== Work request ==
Retype each line below precisely and omit all images.

(Transcribed page contents)
▼▼▼

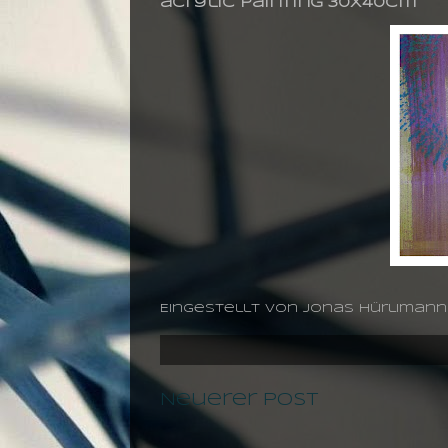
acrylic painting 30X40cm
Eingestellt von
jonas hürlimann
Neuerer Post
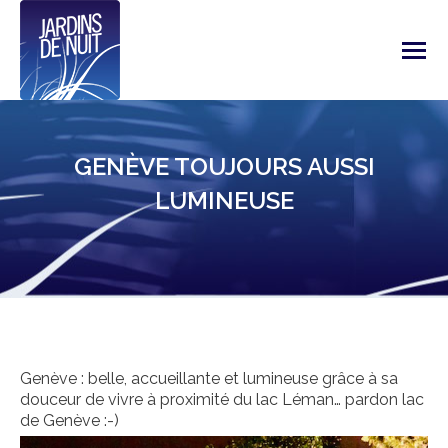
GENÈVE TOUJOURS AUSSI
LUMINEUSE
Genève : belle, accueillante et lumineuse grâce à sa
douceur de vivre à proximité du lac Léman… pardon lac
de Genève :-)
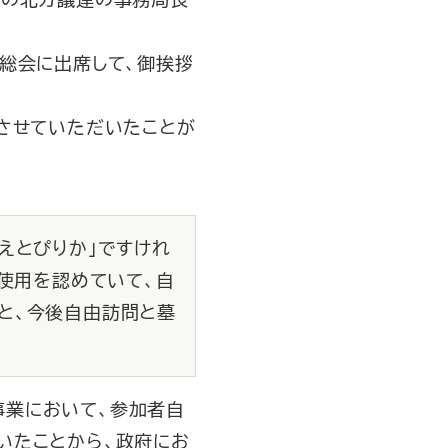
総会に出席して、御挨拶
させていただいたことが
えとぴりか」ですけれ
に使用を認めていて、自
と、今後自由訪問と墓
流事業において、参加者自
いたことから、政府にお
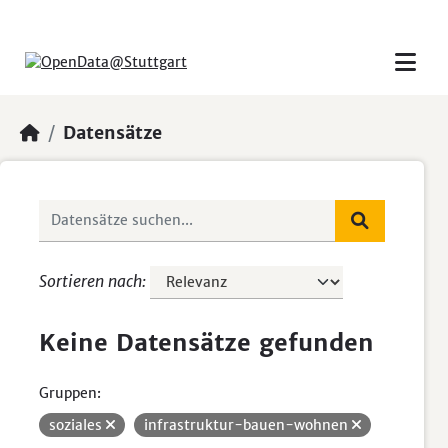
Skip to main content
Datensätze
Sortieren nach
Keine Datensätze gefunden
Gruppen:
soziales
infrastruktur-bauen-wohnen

▲▲▲

== Reply ==
acrylic painting 30X40cm
Eingestellt von
jonas hürlimann
Neuerer Post
GENÈVE TOUJOURS AUSSI
LUMINEUSE
Genève : belle, accueillante et lumineuse grâce à sa
douceur de vivre à proximité du lac Léman… pardon lac
de Genève :-)
総会に出席して、御挨拶
させていただいたことが
えとぴりか」ですけれ
に使用を認めていて、自
と、今後自由訪問と墓
流事業において、参加者自
いたことから、政府にお
Skip to main content
Datensätze
Sortieren nach
Keine Datensätze gefunden
Gruppen:
soziales
infrastruktur-bauen-wohnen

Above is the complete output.